God has already proven to be devoted to Abaraham, and has already made the seemingly impossible possible. Further, we know that Abraham has heard from God previously, so we know that he is capable of discerning God’s word from the noise of the world.
Taking these thoughts in total, Abraham’s actions are completely understandable.
Theologically, I see the story wrapping up nicely in vv. 14-18. Abraham’s obedience was rewarded immediately through the provision of God, and God’s covenant with Abraham is strengthened for the future. Abraham is promised abundantly more than he could have considered asking.
Note that tying into Communion might be tough, but I also can’t say that I am seeing exactly where you are heading there. If I am missing the “Ahah!”, I look forward to hearing more!
I’m actually quite excited about what happens when we bring the texts, symbolism, and practice of Communion into conversation with this text, but want to hold that part back at the moment–if you’re in Mosaic I hope I’ll do a good enough job for you to see what I mean; if not, I’ll just tell you about it later.
I’ll get more into this in my second post on this text (probably later tonight), but the difficulty in this text is in walking through the narrative and feeling the weight of this mysterious business of God’s testing Abraham, seemingly (for the text itself never suggests otherwise) in order to find out something God does not seem to know, that Abraham’s faith is that trusting (see v12, “now I know”). Not only is God’s omniscience somewhat hidden in mystery in this text, this story opens up questions about what sort of God this is, to put persons to such extreme tests as child sacrifice in the face of his own promises regarding that child in particular.
Of course, at the end, we see that this is a God for whom a place may be named “The Lord Will Provide.” If the issues surrounding God’s testing are rigorous (and I think they are), the power of God’s providing is equally so. This is where I plan to “camp out” in the sermon. All the issues raised here are rich, but God’s provision of the sacrifice is where I’m really working it.

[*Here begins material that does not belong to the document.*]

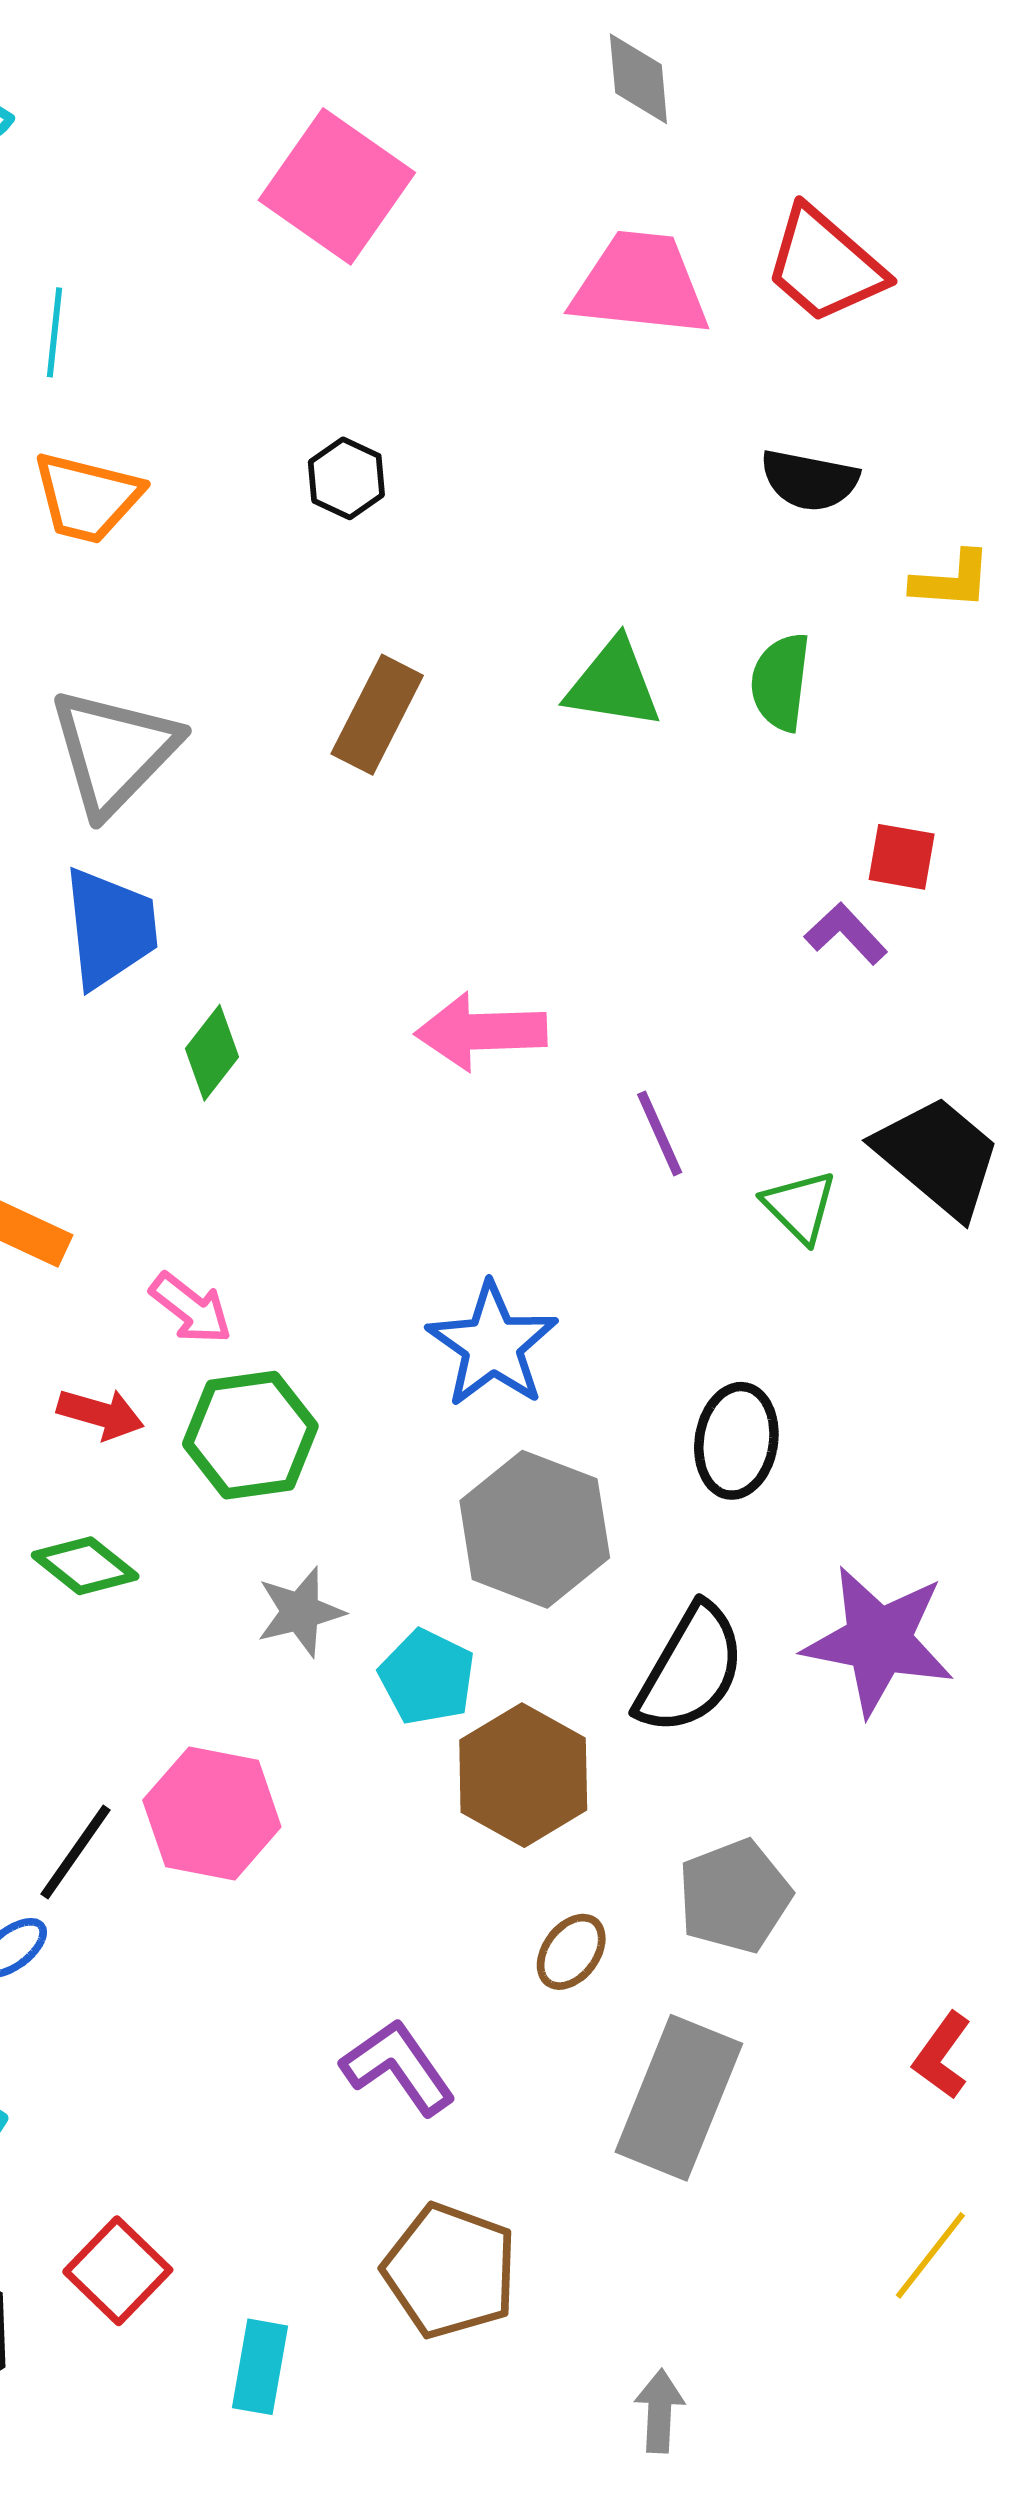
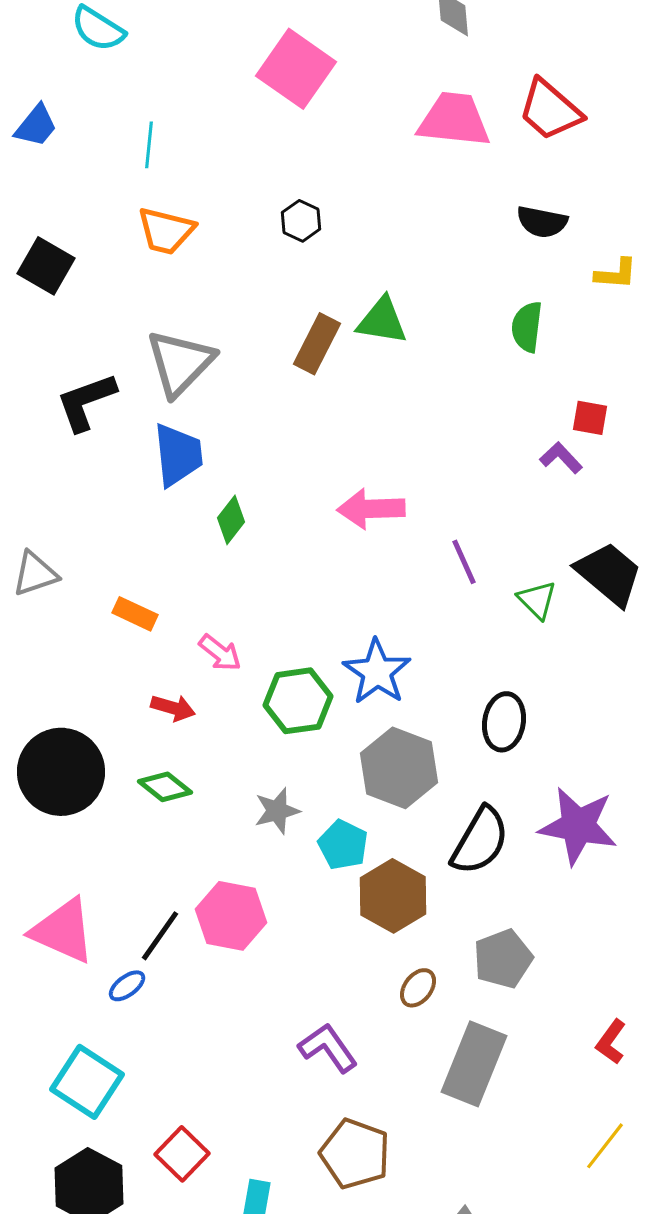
green triangle: (613, 684) -> (382, 321), moved
green hexagon: (250, 1435) -> (298, 701), moved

From a pastoral vantage point, this is a tough text. We live in an increasingly “literalizing” society, and I worry that people who have felt tested, particularly where a child is concerned, might come away from a straight-ahead obedience message to feel blamed for their own suffering.

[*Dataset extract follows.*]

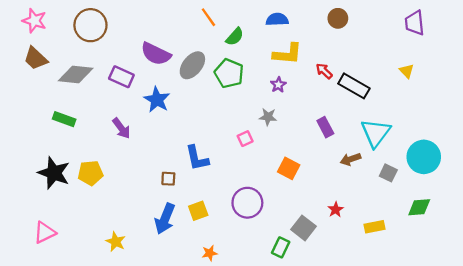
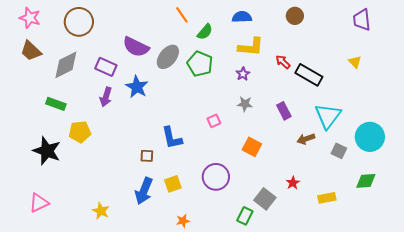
gray diamond: (76, 74) -> (66, 65), turned -32
gray star: (268, 117) -> (245, 104), moved
purple arrow: (121, 128) -> (106, 97), moved, turned 54
yellow pentagon: (90, 173) -> (80, 132), moved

For that reason drawing the connection to Jesus, or for that matter to Daniel, whose story is so clearly beyond the average person’s everyday reality, reinforces that we are talking about a broad concept of human faithfulness and God’s provision, rather than explicating a code for getting what you really wanted from God by following instructions to the letter. Do you post your sermons? I would love to hear where you go with this?
Thanks for the conversation around this text. It is challenging to handle properly.
I actually don’t write out my sermons in advance, so I hate to admit I usually fail to go back later after they are preached and write them out. I do intend to do so as best I can for this one and will post it here. I’m also thinking of some other thoughts that have spun off from preparing for this sermon that I hope to post here in the coming week or so too.